New Fulbright Scholar Thanks Mum

New Fulbright Scholar Thanks Mum

New Fulbright Scholar Thanks Mum

United States Ambassador Scott Brown, Dylan Asafo, and the Rt Hon Winston Peters, Deputy Prime Minister, Minister of Foreign Affairs, at the Fulbright New Zealand Awards Ceremony.

A desire to understand and redress society’s worst inequalities is what drives University of Auckland academic Fuimaono (Dylan) Asafo.

With this in mind, the twenty-six year-old Teaching Fellow from Auckland Law School is heading to Massachusetts next month, assisted by a Fulbright Scholarship, to undertake a Masters of Law at Harvard. Of Samoan heritage, Dylan plans to study Critical Race Theory and minority rights.

Dylan was named a Fulbright New Zealand General Graduate Award winner at a ceremony held in Wellington last month.

The US Awards valued at up to US$40,000 (plus NZ$4,000 travel funding) are for promising New Zealand graduate students to undertake postgraduate study or research at US institutions in any field.

Dylan graduated with an LLB/BHSc conjoint in 2017 from the University of Auckland and an LLM (First Class Hons) from the University of Auckland in 2019.

He began tutoring law students several years ago, was formerly the president of the Pacific Islands’ Law Students Association, and helped establish the MALOSI Project (Movement for Action and Law to Overcome Social Injustice).

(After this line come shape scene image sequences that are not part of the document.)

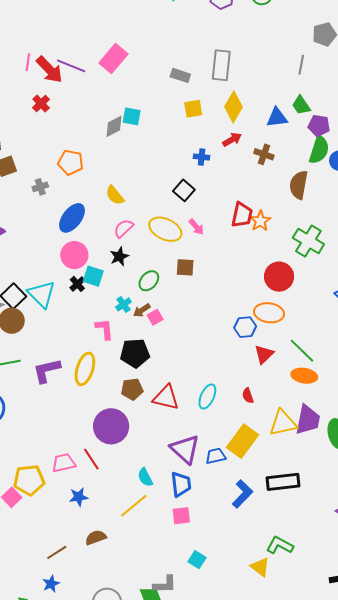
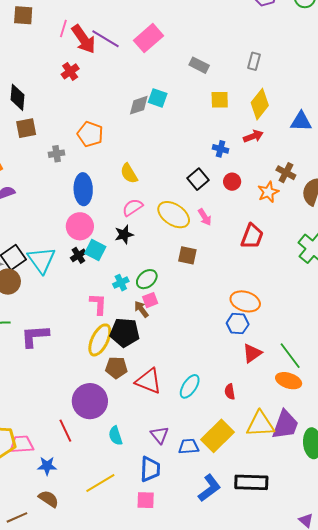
gray rectangle: (221, 65) -> (254, 61), size x0.6
gray rectangle: (180, 75) -> (199, 65), moved
brown cross: (264, 154) -> (286, 173), moved
red trapezoid: (242, 215) -> (252, 236), moved
blue ellipse: (72, 218) -> (83, 189), turned -48
orange star: (260, 221) -> (268, 192), moved
red circle: (279, 277) -> (232, 182), moved, size x0.6
green ellipse: (149, 281) -> (147, 279), moved
brown arrow: (142, 310) -> (141, 309), moved, turned 78
orange ellipse: (269, 313) -> (245, 301), moved
yellow ellipse: (85, 369) -> (100, 340), moved
purple triangle: (185, 449) -> (159, 435), size x0.6
pink trapezoid: (64, 463) -> (22, 444), moved
cyan semicircle: (145, 477) -> (116, 436), moved
brown semicircle: (96, 538) -> (49, 499), moved, turned 45

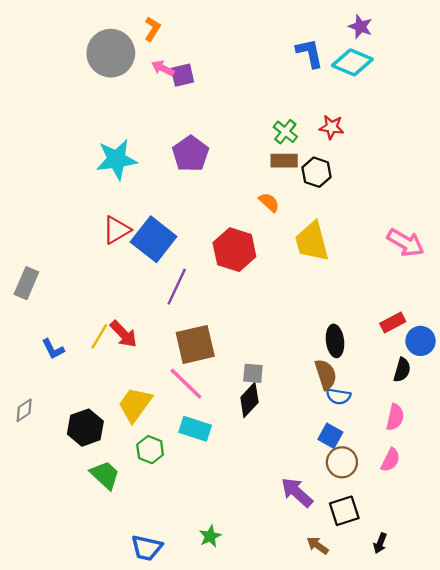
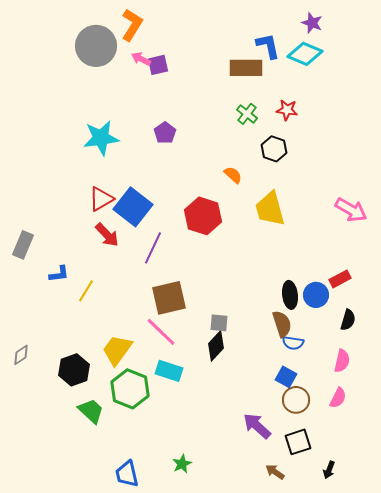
orange L-shape: (152, 29) -> (132, 25), size x1.5
purple pentagon: (191, 154) -> (165, 133), size x0.7
brown rectangle: (284, 161) -> (246, 68), moved, size x1.4
red arrow: (123, 334) -> (107, 235), moved
blue circle: (421, 341) -> (316, 295), moved
blue L-shape: (53, 349) -> (59, 274), moved, turned -70
green hexagon: (150, 450) -> (130, 389), size x1.6
blue trapezoid: (147, 548) -> (127, 474), turned 64

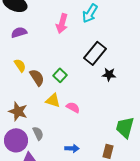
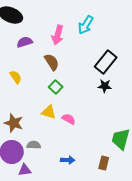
purple semicircle: (19, 32) -> (25, 42), moved
black rectangle: (95, 53) -> (106, 62), moved
brown semicircle: (37, 77) -> (52, 62), moved
gray semicircle: (38, 133) -> (34, 145), turned -64

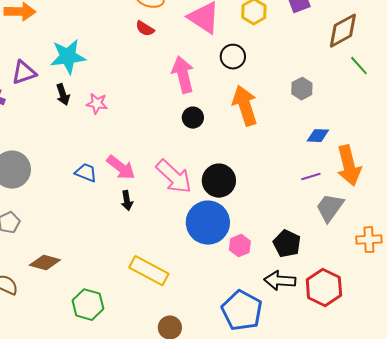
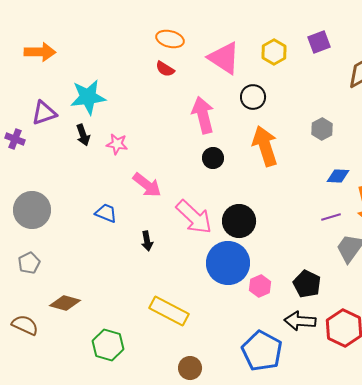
pink arrow: (121, 168) -> (147, 185), moved

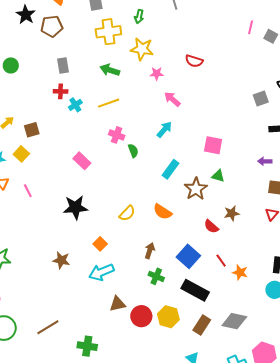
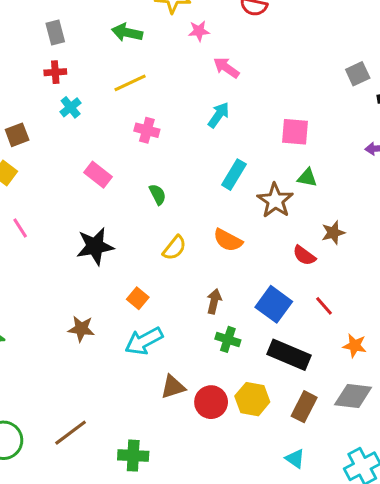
gray square: (261, 99) -> (358, 74), moved
cyan cross: (75, 105) -> (71, 107), moved
green semicircle: (133, 151) -> (158, 194), moved
orange star: (240, 272) -> (355, 346), moved

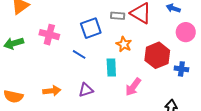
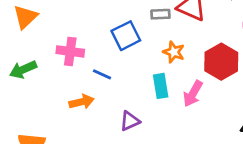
blue line: (79, 54) -> (102, 74), moved
pink arrow: (133, 87) -> (193, 94), moved
orange arrow: (52, 91) -> (82, 102), moved

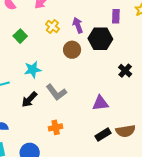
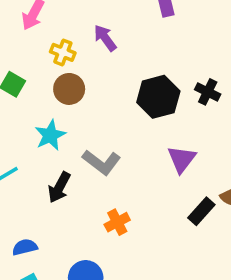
black hexagon: (100, 39) -> (158, 97), moved
brown circle: (72, 50) -> (69, 89), moved
purple triangle: (100, 103) -> (182, 159), turned -30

He credits his mum Liliu Faletoese Asafo for influencing his choices. “Mum left her village of Siumu, in Samoa, when she was 19 to take up a nursing scholarship in New Zealand. She has always been interested in the law as well as healthcare. I combined these topics of study for my undergraduate degree because they are both areas that have failed Pacific people,” he says.

One component of Dylan’s new area of study, Critical Race Theory, will see him analyse race and racism from a legal point of view.

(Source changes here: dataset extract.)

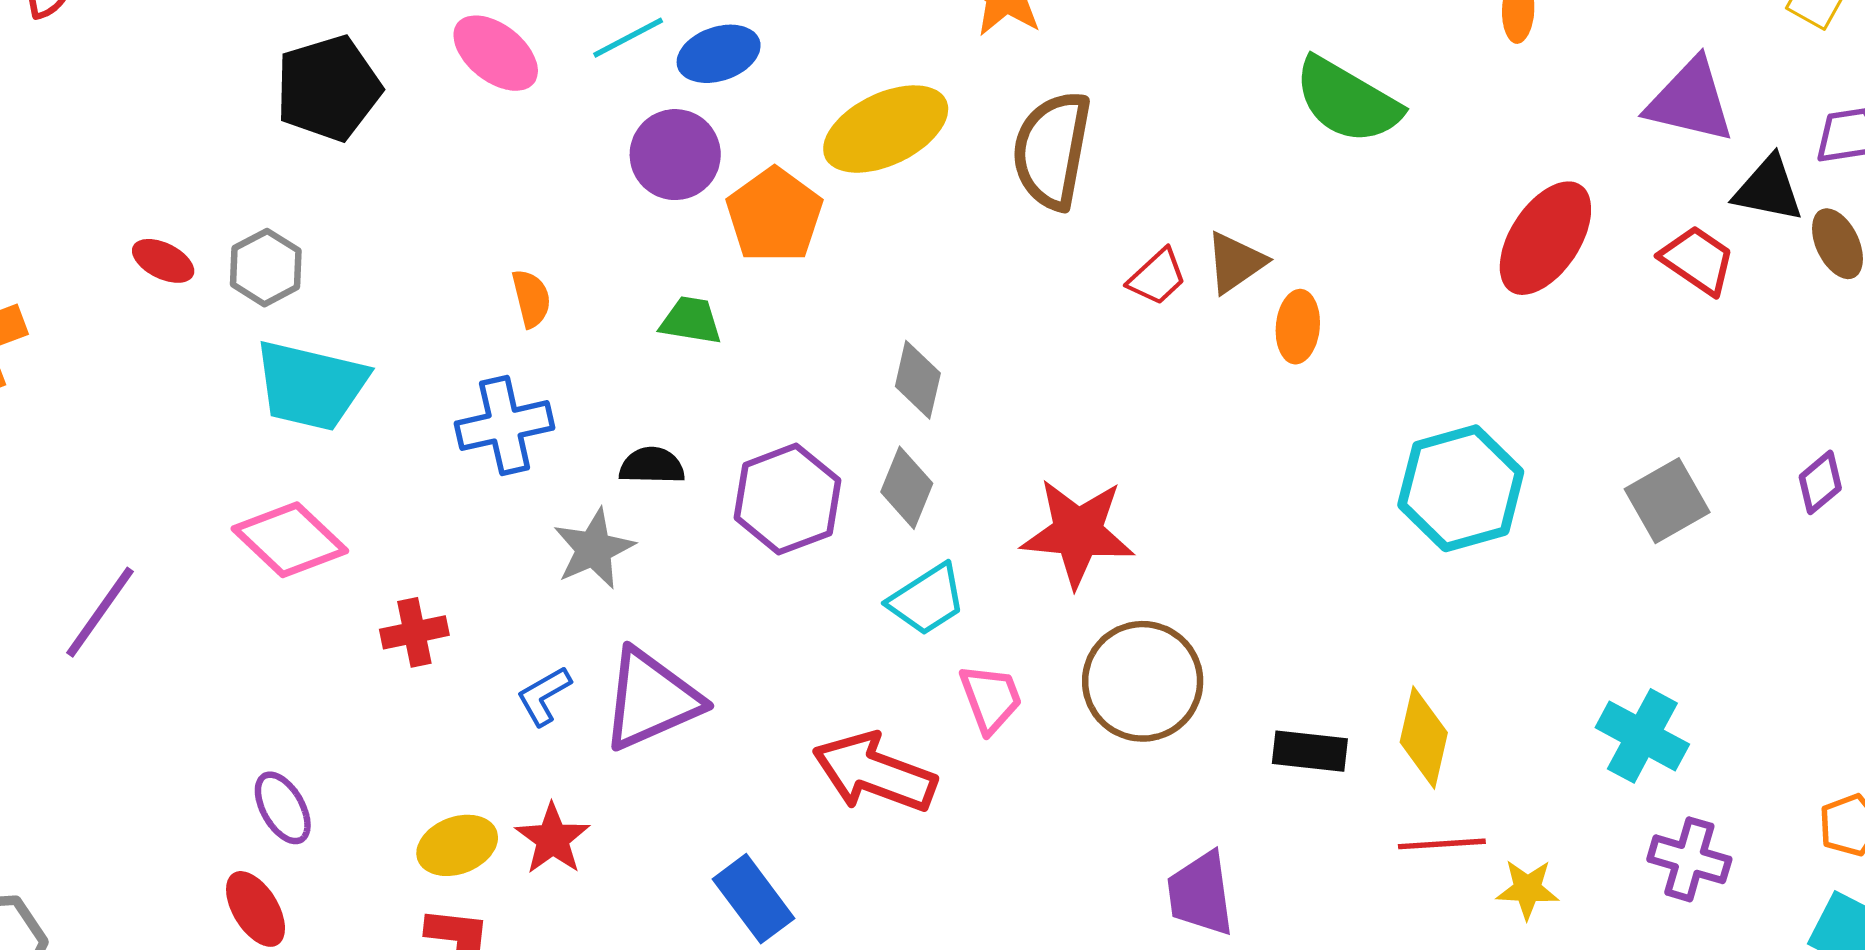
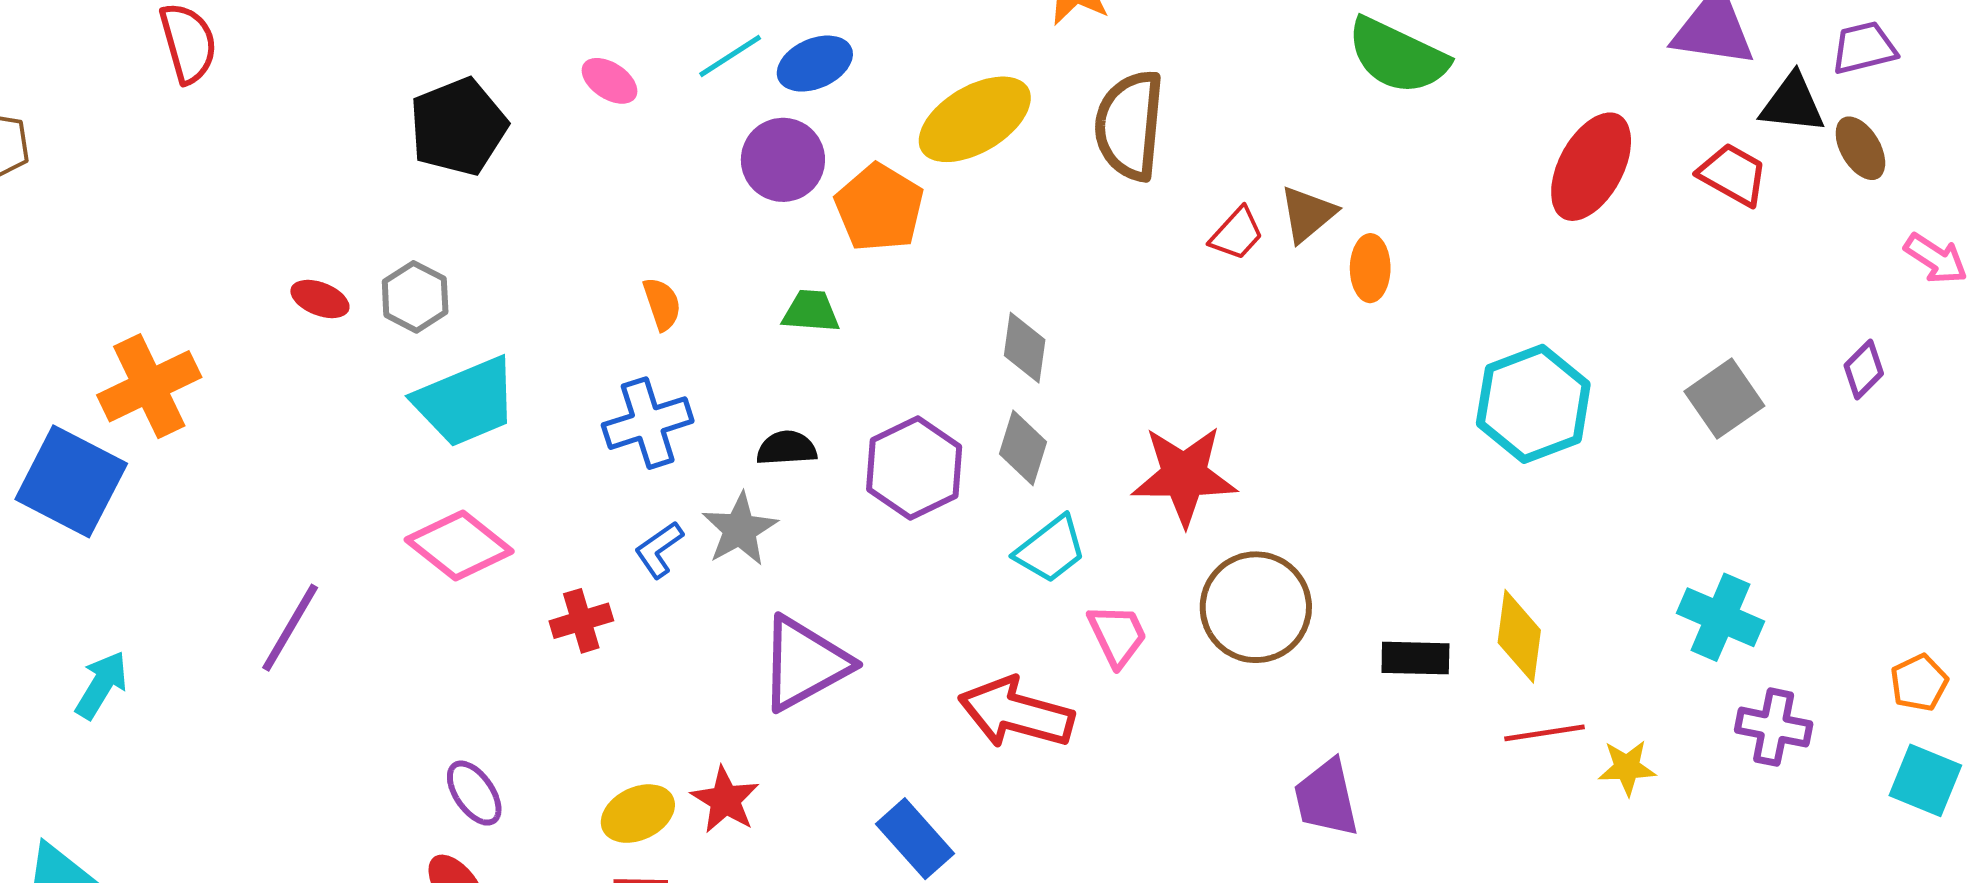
pink ellipse: (496, 53) -> (610, 81), size x0.7
cyan trapezoid: (311, 385) -> (466, 402), turned -31
blue L-shape: (544, 696) -> (659, 550), moved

“Critical Race Theory recognises that racism is engrained in the fabric of society and is pervasive in dominant culture, including its laws. Many systems in New Zealand fail minority groups, particularly Māori and Pacific people. It is vitally important that we do more than just acknowledge this. We need the tools to identify the socially constructed framework that upholds injustice, in order for us to bring about change,” he says.